One goal of RESO is to solve inconsistencies within MLS feeds, where each board enters data slightly differently, which currently make it harder for feeds to commingle, and for vendors to handle various sets of data at once. Where one feed enters bedrooms as "bedrooms", another just says "bed", and data feed teams have to use extra coding to compensate. In essence, RESO's data dictionary helps ensure all the real estate systems are speaking the same language.
Why does this matter? Because, it will allow for faster feed setup and quicker maintenance. It's easy to forget about the data that backs every single real estate site out there, but it's there, and by standardizing the data that all the vendors are working with, we will be able to provide clients with a superior experience at lower costs.
Real Estate Webmasters is actively participating in the ongoing development of RESO, which means we're able to represent our clients and ensure your needs are met. We are working with the RESO teams to help create a data standard that will help our clients succeed. Cool, right?
2. Team Concepts Will Rule The Industry
In a more general sense, the idea of "teams" is constantly coming up in high level developer conversations. As an industry, we know that you need to be able to support your teams, increase their productivity, and improve profitability.
We also know that most teams don't actually know what the specifics of their own needs even are. That means, as an industry, we have to be working closely with our real estate teams to find out exactly what those needs are, and find ways to meet them, sometimes adapting quickly.
But that doesn't mean we're completely in the dark. We do know a lot about teams, and we have a strong foundation in understanding their business needs. For example, teams tend to:
- Be extremely goal-oriented
- Need business analytics that focus on ROI increases
- Need systems and workflows that can be customized for their specific circumstances
By identifying and acknowledging these needs, we're already taking the first steps towards developing new technology that makes sense. It's why you're seeing things like action plans in the REW CRM, and why we've worked closely with a major industry franchise to enhance our technology roadmap for the next couple years. Teams are the future and technology providers have to meet their needs to succeed.
3. Per Agent Pricing Will Replace Traditional Models
As a whole, the industry—and therefore all the technology within it—is trending towards per agent pricing models. Per user pricing allows brokers and team leaders to purchase technology on an individual basis, buying the exact number of user licenses needed for their current team.
Per agent pricing is becoming the predominant fee structure within the real estate technology sphere because it just makes sense. It's scalable, it's flexible, and it's cost-effective for both the vendors and the clients.
When you're paying per user, it's easier to grow your technology without having to overhaul existing systems or renegotiate contracts. From the technology provider standpoint, it allows us to properly support your team by seamlessly expanding hosting plans, support services, and so forth. By building solutions with the ability to scale, real estate teams can enjoy technology that truly meets their needs.

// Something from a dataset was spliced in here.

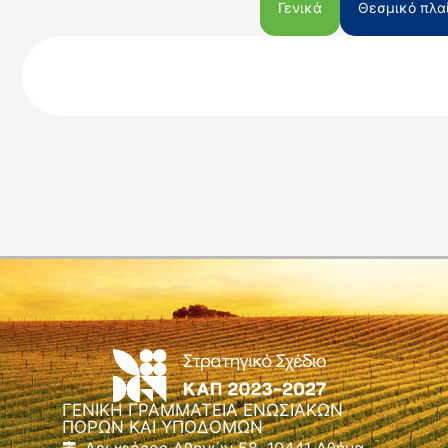
Γενικά
Θεσμικό πλαί
ΓΕΝΙΚΗ ΓΡΑΜΜΑΤΕΙΑ ΕΝΩΣΙΑΚΩΝ
ΠΟΡΩΝ ΚΑΙ ΥΠΟΔΟΜΩΝ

We're also seeing more team leaders pass on those costs directly to their users. This is a lot easier to do when you know what your monthly user costs are, and it has the added bonus of helping businesses see their technology as an investment into their people.
It's an exciting time to be working with real estate technology, especially as the industry focuses on challenges that will help our clients become more successful. I expect we'll see big changes in the next several years and look forward to helping you navigate them!